▶ _INFORMATION SHOWN_
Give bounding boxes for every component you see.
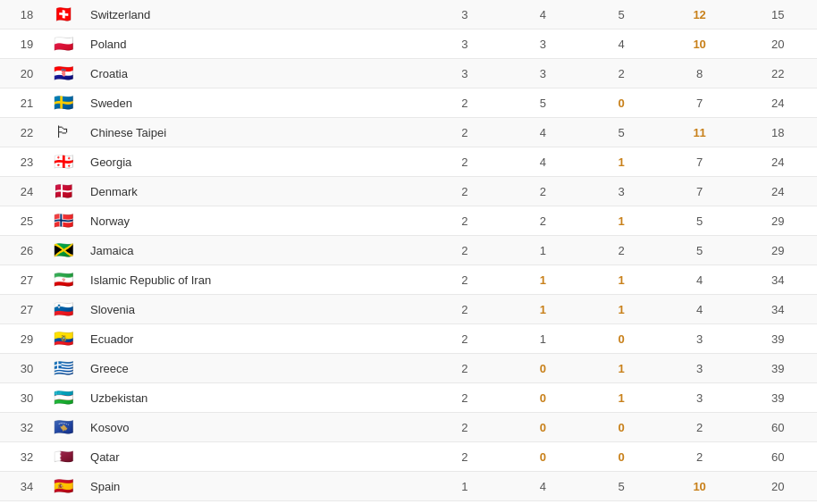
rank-cell: 22	[0, 118, 44, 147]
silver-count: 4	[504, 147, 583, 177]
bronze-count: 2	[582, 236, 661, 265]
gold-count: 2	[425, 295, 504, 324]
table-row: 19🇵🇱Poland3341020	[0, 29, 817, 59]
country-name[interactable]: Spain	[83, 472, 425, 501]
points-count: 24	[738, 147, 817, 177]
silver-count: 4	[504, 472, 583, 501]
total-count: 5	[661, 206, 739, 236]
table-row: 25🇳🇴Norway221529	[0, 206, 817, 236]
flag-cell: 🇸🇪	[44, 88, 83, 118]
country-name[interactable]: Sweden	[83, 88, 425, 118]
total-count: 11	[661, 118, 739, 147]
total-count: 4	[661, 295, 739, 324]
bronze-count: 1	[582, 265, 661, 295]
country-flag: 🇪🇨	[54, 331, 73, 347]
silver-count: 3	[504, 59, 583, 88]
table-row: 20🇭🇷Croatia332822	[0, 59, 817, 88]
table-row: 18🇨🇭Switzerland3451215	[0, 0, 817, 29]
total-count: 4	[661, 265, 739, 295]
total-count: 3	[661, 383, 739, 413]
gold-count: 2	[425, 236, 504, 265]
gold-count: 1	[425, 472, 504, 501]
bronze-count: 0	[582, 442, 661, 472]
flag-cell: 🇵🇱	[44, 29, 83, 59]
table-row: 35🇷🇴Romania130434	[0, 501, 817, 505]
total-count: 12	[661, 0, 739, 29]
points-count: 34	[738, 295, 817, 324]
country-name[interactable]: Switzerland	[83, 0, 425, 29]
points-count: 22	[738, 59, 817, 88]
country-name[interactable]: Denmark	[83, 177, 425, 206]
gold-count: 3	[425, 0, 504, 29]
gold-count: 2	[425, 354, 504, 383]
silver-count: 0	[504, 413, 583, 442]
silver-count: 1	[504, 265, 583, 295]
points-count: 39	[738, 324, 817, 354]
country-flag: 🇸🇪	[54, 95, 73, 111]
gold-count: 3	[425, 29, 504, 59]
country-name[interactable]: Romania	[83, 501, 425, 505]
flag-cell: 🇳🇴	[44, 206, 83, 236]
rank-cell: 20	[0, 59, 44, 88]
country-name[interactable]: Jamaica	[83, 236, 425, 265]
country-flag: 🇭🇷	[54, 65, 73, 81]
rank-cell: 21	[0, 88, 44, 118]
flag-cell: 🇷🇴	[44, 501, 83, 505]
country-name[interactable]: Georgia	[83, 147, 425, 177]
silver-count: 3	[504, 29, 583, 59]
rank-cell: 29	[0, 324, 44, 354]
gold-count: 2	[425, 442, 504, 472]
country-name[interactable]: Kosovo	[83, 413, 425, 442]
rank-cell: 27	[0, 265, 44, 295]
table-row: 32🇽🇰Kosovo200260	[0, 413, 817, 442]
country-name[interactable]: Norway	[83, 206, 425, 236]
total-count: 4	[661, 501, 739, 505]
country-name[interactable]: Greece	[83, 354, 425, 383]
bronze-count: 5	[582, 0, 661, 29]
points-count: 39	[738, 383, 817, 413]
points-count: 18	[738, 118, 817, 147]
bronze-count: 3	[582, 177, 661, 206]
points-count: 29	[738, 236, 817, 265]
country-flag: 🇬🇪	[54, 154, 73, 170]
bronze-count: 1	[582, 295, 661, 324]
table-row: 24🇩🇰Denmark223724	[0, 177, 817, 206]
bronze-count: 1	[582, 206, 661, 236]
country-name[interactable]: Uzbekistan	[83, 383, 425, 413]
medals-table: 18🇨🇭Switzerland345121519🇵🇱Poland33410202…	[0, 0, 817, 504]
flag-cell: 🇯🇲	[44, 236, 83, 265]
points-count: 24	[738, 88, 817, 118]
country-name[interactable]: Qatar	[83, 442, 425, 472]
silver-count: 1	[504, 236, 583, 265]
table-row: 27🇸🇮Slovenia211434	[0, 295, 817, 324]
silver-count: 4	[504, 0, 583, 29]
rank-cell: 34	[0, 472, 44, 501]
flag-cell: 🇨🇭	[44, 0, 83, 29]
country-name[interactable]: Slovenia	[83, 295, 425, 324]
country-name[interactable]: Islamic Republic of Iran	[83, 265, 425, 295]
gold-count: 2	[425, 177, 504, 206]
country-flag: 🇽🇰	[54, 419, 73, 435]
country-flag: 🇩🇰	[54, 183, 73, 199]
points-count: 20	[738, 29, 817, 59]
country-name[interactable]: Poland	[83, 29, 425, 59]
silver-count: 0	[504, 354, 583, 383]
bronze-count: 0	[582, 88, 661, 118]
silver-count: 1	[504, 295, 583, 324]
gold-count: 2	[425, 147, 504, 177]
country-flag: 🇸🇮	[54, 301, 73, 317]
total-count: 5	[661, 236, 739, 265]
flag-cell: 🇮🇷	[44, 265, 83, 295]
country-flag: 🇨🇭	[54, 6, 73, 22]
points-count: 20	[738, 472, 817, 501]
country-name[interactable]: Chinese Taipei	[83, 118, 425, 147]
country-name[interactable]: Croatia	[83, 59, 425, 88]
flag-cell: 🇽🇰	[44, 413, 83, 442]
gold-count: 2	[425, 324, 504, 354]
gold-count: 2	[425, 413, 504, 442]
silver-count: 2	[504, 177, 583, 206]
silver-count: 5	[504, 88, 583, 118]
country-name[interactable]: Ecuador	[83, 324, 425, 354]
table-row: 26🇯🇲Jamaica212529	[0, 236, 817, 265]
country-flag: 🇪🇸	[54, 478, 73, 494]
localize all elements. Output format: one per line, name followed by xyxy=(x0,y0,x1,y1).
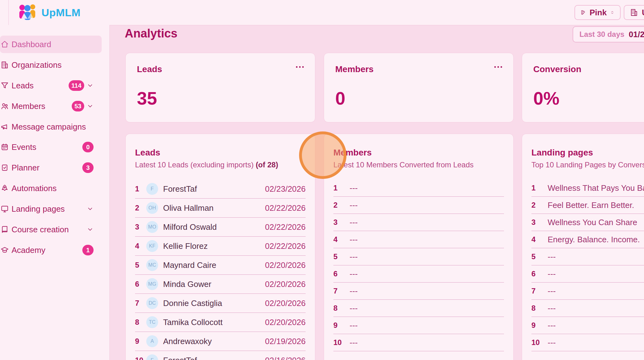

▶ _EXERCISE REQUIREMENTS_
The string to find is "silver"; copy every line of the listing that has it.

▶ _ANSWER TO THIS EXERCISE_
silver-count: 4	[504, 147, 583, 177]
silver-count: 4	[504, 472, 583, 501]
silver-count: 3	[504, 59, 583, 88]
silver-count: 0	[504, 413, 583, 442]
silver-count: 1	[504, 265, 583, 295]
silver-count: 3	[504, 29, 583, 59]
silver-count: 1	[504, 236, 583, 265]
silver-count: 4	[504, 0, 583, 29]
silver-count: 0	[504, 354, 583, 383]
silver-count: 1	[504, 295, 583, 324]
silver-count: 2	[504, 177, 583, 206]
silver-count: 5	[504, 88, 583, 118]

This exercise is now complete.